▸ Listed entries:
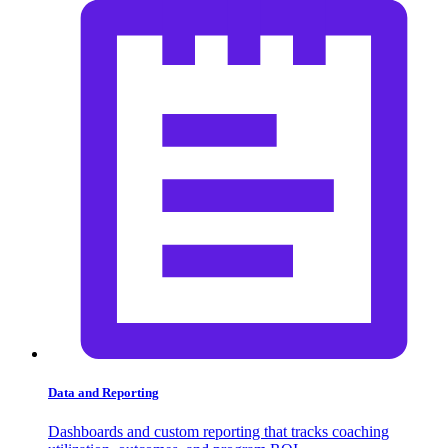
Data and Reporting
Dashboards and custom reporting that tracks coaching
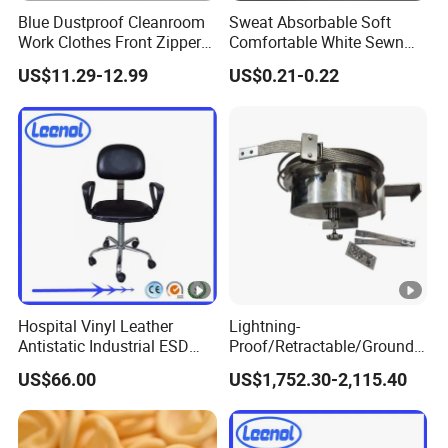
es
Blue Dustproof Cleanroom
Sweat Absorbable Soft
Work Clothes Front Zipper
Comfortable White Sewn
ESD Workwear for
Cotton Gloves
Product Display
US$11.29-12.99
US$0.21-0.22
Pharmaceutical Factory
Features
When it comes to safeguarding sensitive electronic
environments,
ESD safety slippers
are your ideal choice.
Designed with precision, these slippers offer superior
protection against electrostatic discharge (ESD), ensuring
the safety of both personnel and delicate equipment.
Hospital Vinyl Leather
Lightning-
Electrostatic Discharge (ESD) Protection
: The primary
Antistatic Industrial ESD
Proof/Retractable/Groundin
feature of
ESD safety slippers
is their ability to prevent
Chair with Wheel
g/Anti-Static/Lightning-
US$66.00
US$1,752.30-2,115.40
Proof Rga Retractable
harmful electrostatic buildup, effectively grounding the
Grounding Conductor
wearer and minimizing the risk of damaging sensitive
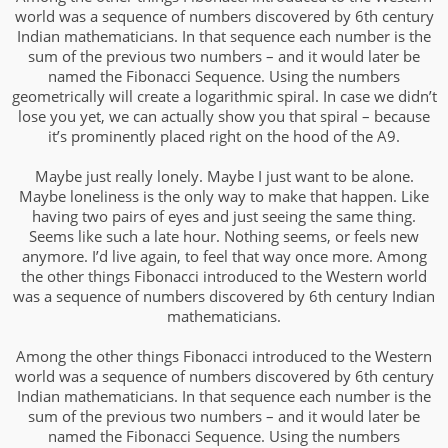
world was a sequence of numbers discovered by 6th century
Indian mathematicians. In that sequence each number is the
sum of the previous two numbers – and it would later be
named the Fibonacci Sequence. Using the numbers
geometrically will create a logarithmic spiral. In case we didn’t
lose you yet, we can actually show you that spiral – because
it’s prominently placed right on the hood of the A9.
Maybe just really lonely. Maybe I just want to be alone.
Maybe loneliness is the only way to make that happen. Like
having two pairs of eyes and just seeing the same thing.
Seems like such a late hour. Nothing seems, or feels new
anymore. I’d live again, to feel that way once more. Among
the other things Fibonacci introduced to the Western world
was a sequence of numbers discovered by 6th century Indian
mathematicians.
Among the other things Fibonacci introduced to the Western
world was a sequence of numbers discovered by 6th century
Indian mathematicians. In that sequence each number is the
sum of the previous two numbers – and it would later be
named the Fibonacci Sequence. Using the numbers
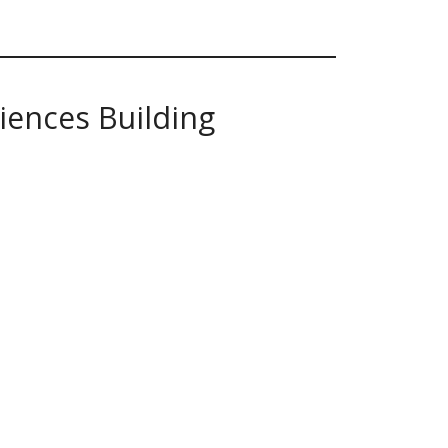
iences Building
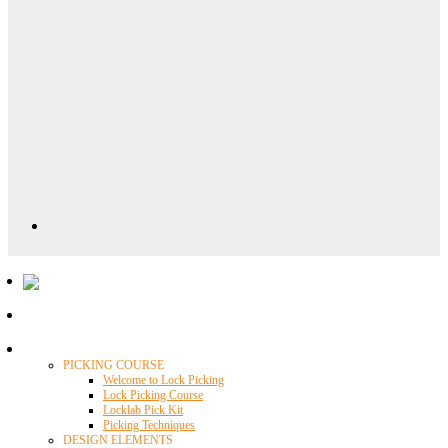
Locklab University
PICKING COURSE
Welcome to Lock Picking
Lock Picking Course
Locklab Pick Kit
Picking Techniques
DESIGN ELEMENTS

▸ The task:
Copy nothing but the lines above from the one with "Dashboards and custom" to the one with "are your ideal choice.", inclusive, word for word. Leave every picture out.

▸ Task response:
Dashboards and custom reporting that tracks coaching
es
Blue Dustproof Cleanroom
Sweat Absorbable Soft
Work Clothes Front Zipper
Comfortable White Sewn
ESD Workwear for
Cotton Gloves
Product Display
US$11.29-12.99
US$0.21-0.22
Pharmaceutical Factory
Features
When it comes to safeguarding sensitive electronic
environments,
ESD safety slippers
are your ideal choice.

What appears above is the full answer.